Mercedes Bautista Martínez (www.almadesuperheroe.blogspot.com)

“Y llevarás la injusticia

de las mujeres del mundo.

Y te tendrás que hacer fuerte

más fuerte, más fuerte

más fuerte que el mar.

Y se me clava en el pecho

esta pasión desmedida.

Y solo quiero que pase,

que pase, que pase,

y poder respirar”

Así reza Manuel Carrasco en una canción dedicada a su hija. Desde el desasosiego y la impotencia que le produce saber que su niña, solo por el hecho de ser mujer, tendrá que vivir su vida peleando por hacerse su hueco en el mundo.

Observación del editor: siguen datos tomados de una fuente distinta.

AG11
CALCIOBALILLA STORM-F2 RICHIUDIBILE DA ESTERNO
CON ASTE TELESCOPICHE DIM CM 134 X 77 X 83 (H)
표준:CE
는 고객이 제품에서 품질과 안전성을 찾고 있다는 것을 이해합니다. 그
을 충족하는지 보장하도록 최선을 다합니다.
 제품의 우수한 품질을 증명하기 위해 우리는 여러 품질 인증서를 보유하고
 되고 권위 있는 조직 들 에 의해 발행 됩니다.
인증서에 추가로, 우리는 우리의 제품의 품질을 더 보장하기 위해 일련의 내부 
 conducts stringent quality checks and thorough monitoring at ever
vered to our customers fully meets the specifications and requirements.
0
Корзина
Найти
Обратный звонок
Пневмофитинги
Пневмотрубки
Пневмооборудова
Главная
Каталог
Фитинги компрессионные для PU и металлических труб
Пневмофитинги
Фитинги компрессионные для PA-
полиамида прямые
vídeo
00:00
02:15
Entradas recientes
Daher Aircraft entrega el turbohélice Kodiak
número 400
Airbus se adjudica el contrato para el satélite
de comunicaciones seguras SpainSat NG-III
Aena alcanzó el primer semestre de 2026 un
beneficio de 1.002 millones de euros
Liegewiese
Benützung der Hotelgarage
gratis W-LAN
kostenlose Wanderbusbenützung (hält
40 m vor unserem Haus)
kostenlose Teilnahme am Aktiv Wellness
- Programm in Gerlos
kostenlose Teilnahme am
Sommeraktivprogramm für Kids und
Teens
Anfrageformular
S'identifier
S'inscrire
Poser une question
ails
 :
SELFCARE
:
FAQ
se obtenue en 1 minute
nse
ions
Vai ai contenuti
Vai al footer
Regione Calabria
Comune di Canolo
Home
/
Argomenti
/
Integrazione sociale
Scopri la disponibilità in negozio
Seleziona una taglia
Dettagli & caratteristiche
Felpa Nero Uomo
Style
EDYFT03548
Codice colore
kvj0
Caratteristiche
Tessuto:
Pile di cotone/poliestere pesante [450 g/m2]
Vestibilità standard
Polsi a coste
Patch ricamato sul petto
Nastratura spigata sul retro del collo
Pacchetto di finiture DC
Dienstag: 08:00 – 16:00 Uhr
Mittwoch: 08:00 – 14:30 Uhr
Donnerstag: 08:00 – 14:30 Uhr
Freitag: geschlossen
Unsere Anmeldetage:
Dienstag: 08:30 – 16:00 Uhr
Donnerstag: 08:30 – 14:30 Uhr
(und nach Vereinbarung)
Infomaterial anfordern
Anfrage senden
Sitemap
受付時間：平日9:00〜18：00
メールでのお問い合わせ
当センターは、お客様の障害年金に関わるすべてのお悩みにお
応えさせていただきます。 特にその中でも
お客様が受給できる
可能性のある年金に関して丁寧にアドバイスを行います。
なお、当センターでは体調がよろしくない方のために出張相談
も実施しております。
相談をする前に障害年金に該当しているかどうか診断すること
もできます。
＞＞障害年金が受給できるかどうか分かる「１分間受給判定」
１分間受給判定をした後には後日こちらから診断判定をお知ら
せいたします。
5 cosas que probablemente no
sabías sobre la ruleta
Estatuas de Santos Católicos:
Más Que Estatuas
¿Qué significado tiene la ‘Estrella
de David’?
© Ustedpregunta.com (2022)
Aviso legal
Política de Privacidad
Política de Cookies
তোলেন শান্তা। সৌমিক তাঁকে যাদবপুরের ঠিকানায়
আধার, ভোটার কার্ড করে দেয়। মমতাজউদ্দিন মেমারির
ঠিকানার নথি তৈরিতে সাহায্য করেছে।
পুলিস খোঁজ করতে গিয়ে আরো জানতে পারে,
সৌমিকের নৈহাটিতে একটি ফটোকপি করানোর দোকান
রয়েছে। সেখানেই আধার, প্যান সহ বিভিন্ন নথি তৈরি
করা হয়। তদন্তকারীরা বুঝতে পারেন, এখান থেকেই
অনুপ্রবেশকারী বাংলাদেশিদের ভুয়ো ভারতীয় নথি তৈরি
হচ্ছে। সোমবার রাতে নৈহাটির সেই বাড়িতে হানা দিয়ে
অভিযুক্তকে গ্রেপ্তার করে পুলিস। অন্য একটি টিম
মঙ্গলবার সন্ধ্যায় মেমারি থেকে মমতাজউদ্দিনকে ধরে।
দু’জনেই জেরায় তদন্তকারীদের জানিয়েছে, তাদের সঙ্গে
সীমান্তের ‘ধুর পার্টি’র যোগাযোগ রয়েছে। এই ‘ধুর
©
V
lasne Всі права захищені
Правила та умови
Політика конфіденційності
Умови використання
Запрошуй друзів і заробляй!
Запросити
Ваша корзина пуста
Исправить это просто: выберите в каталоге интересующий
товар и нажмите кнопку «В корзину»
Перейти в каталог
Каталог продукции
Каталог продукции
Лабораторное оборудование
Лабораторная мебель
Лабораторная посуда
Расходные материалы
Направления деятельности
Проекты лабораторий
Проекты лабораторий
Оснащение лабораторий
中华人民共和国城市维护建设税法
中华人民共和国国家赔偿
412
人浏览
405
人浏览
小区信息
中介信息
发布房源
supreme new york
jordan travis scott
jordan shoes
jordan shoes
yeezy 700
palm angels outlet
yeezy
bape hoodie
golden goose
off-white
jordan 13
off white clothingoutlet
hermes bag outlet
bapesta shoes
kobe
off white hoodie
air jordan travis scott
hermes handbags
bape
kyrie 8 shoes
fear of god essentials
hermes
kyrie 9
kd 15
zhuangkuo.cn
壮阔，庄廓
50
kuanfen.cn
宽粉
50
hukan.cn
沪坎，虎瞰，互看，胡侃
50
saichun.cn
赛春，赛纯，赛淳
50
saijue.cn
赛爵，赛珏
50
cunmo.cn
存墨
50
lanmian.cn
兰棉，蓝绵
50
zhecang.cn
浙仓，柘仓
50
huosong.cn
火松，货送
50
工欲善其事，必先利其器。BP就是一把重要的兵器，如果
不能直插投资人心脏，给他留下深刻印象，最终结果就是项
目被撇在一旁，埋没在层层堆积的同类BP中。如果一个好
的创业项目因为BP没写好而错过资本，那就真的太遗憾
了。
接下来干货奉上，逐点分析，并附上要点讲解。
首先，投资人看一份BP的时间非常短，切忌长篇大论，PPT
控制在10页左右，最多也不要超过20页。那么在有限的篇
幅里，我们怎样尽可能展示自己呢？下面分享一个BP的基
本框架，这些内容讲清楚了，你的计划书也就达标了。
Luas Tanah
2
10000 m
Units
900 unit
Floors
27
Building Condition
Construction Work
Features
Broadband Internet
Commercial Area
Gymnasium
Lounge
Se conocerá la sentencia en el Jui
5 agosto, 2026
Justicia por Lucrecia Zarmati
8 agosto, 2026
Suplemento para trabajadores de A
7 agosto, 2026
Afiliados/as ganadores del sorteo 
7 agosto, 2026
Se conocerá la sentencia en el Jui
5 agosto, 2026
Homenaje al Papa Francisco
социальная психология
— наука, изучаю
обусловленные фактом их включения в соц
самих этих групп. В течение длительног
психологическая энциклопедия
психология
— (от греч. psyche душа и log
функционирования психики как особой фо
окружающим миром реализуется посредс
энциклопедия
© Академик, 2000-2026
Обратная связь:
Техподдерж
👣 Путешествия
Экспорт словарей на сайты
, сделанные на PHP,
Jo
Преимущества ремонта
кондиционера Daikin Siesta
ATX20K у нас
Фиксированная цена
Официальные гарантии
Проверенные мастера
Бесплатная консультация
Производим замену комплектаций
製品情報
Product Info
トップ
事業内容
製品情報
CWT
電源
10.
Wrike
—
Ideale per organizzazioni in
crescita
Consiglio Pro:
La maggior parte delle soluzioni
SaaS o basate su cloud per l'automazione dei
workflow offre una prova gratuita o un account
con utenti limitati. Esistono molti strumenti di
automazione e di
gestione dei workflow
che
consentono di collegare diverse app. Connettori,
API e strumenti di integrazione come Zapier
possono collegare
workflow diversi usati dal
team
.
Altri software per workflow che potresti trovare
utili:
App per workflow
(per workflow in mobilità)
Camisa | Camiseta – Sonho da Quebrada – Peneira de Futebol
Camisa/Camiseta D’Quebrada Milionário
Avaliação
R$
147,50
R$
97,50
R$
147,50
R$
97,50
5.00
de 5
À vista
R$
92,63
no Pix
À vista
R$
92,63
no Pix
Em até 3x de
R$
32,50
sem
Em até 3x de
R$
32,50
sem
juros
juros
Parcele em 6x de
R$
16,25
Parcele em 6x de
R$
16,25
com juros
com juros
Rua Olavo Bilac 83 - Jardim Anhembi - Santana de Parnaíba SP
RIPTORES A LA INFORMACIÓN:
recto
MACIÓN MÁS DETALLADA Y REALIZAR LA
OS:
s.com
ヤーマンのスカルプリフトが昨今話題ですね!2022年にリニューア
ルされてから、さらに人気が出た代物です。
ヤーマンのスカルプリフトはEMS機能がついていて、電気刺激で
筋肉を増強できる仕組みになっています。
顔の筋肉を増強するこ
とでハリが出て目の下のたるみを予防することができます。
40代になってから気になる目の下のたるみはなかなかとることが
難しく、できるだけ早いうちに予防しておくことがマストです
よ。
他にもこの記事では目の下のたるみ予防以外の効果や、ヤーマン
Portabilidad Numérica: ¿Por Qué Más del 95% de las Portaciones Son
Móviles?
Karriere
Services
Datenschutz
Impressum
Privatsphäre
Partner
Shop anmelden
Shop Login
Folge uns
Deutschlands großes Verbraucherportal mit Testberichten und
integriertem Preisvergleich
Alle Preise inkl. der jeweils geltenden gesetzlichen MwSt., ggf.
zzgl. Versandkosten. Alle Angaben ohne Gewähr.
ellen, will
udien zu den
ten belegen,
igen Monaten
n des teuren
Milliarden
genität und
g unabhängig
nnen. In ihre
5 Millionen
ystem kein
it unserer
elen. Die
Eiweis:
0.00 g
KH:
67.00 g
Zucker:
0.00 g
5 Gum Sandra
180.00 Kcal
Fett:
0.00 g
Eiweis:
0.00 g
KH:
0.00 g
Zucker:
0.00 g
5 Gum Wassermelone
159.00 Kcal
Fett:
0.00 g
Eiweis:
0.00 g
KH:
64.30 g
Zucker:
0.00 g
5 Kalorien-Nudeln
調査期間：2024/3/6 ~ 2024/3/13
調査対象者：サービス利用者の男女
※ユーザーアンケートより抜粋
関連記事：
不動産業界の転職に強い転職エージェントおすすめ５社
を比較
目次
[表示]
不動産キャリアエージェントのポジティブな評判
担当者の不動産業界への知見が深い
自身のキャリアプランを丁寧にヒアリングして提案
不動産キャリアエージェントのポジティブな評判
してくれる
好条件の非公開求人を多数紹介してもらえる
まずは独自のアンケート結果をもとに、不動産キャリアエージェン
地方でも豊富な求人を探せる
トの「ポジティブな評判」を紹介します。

Así es nacer y vivir siendo mujer. Venir al mundo con un fuerte viento en contra, con un palo en las ruedas que te va a frenar siempre, en tu vida personal, profesional o artística. Las mujeres siempre tendremos que luchar un poco más fuerte que los hombres para que se nos reconozca y se nos respete. Algunas, incluso, para simplemente sobrevivir.

Este es un hecho incuestionable, por más que alguna parte de la sociedad se empeñe en negarlo. Una realidad que, a todas luces, necesita ser cambiada. Por eso merecemos un día especial, un día para que se nos reconozca, un día para que se nos aplauda. Porque todos los días del año se nos exige, se nos cuestiona, se nos infravalora, se nos golpea… y, aun así, seguimos viviendo.

A pesar de todas las dificultades, seguimos triunfando. Escribimos libros, componemos canciones que se convierten en himnos, dirigimos empresas, lideramos gobiernos. Somos maestras, cirujanas, enfermeras, periodistas. Ganamos medallas olímpicas. Viajamos al espacio, descubrimos curas para enfermedades, creamos vacunas.

Lo hacemos todo mientras seguimos siendo hijas, madres, abuelas, hermanas, tías, amigas. Mientras luchamos contra las injusticias, mientras caminamos solas por calles en las que no estamos a salvo, mientras pasamos por la vida cargando una mochila pesada que hace que todo cueste un poco más. Mientras tenemos que defendernos constantemente.

Esa es la realidad de una mujer.

Por todas estas razones y por infinitas más, no solo debemos celebrar el 8 de marzo, sino que deberíamos considerar a las mujeres unas superheroínas. Porque ser mujer es, en sí mismo, un superpoder.

A todas las mujeres del mundo, feliz día. Fuerza, ánimo, empatía. Respeto para todas vosotras. A las que salís ahí fuera a gritar, a defendernos, a pelear como leonas por vosotras y por todas las que no pueden: no paréis de luchar.

Seguiremos siendo todo lo que queramos ser. Llegaremos donde queramos llegar. Conseguiremos cualquier cosa que nos propongamos. Seguiremos creciendo, avanzando hacia la igualdad. Y lo haremos juntas, unidas y fuertes. Remando en la misma dirección, defendiendo nuestros derechos y condenando las injusticias y las desigualdades.

Compañeras, amigas, hermanas… Gracias por hacer el mundo un poco mejor, más bonito. Por llenarlo de amor, de belleza, de pasión. Gracias por existir.

Y gracias al universo, a la genética, al azar… a quien o a lo que sea que me creó con el don (o el superpoder), la posibilidad o la capacidad de amar a otras mujeres. Es el mejor regalo de mi vida.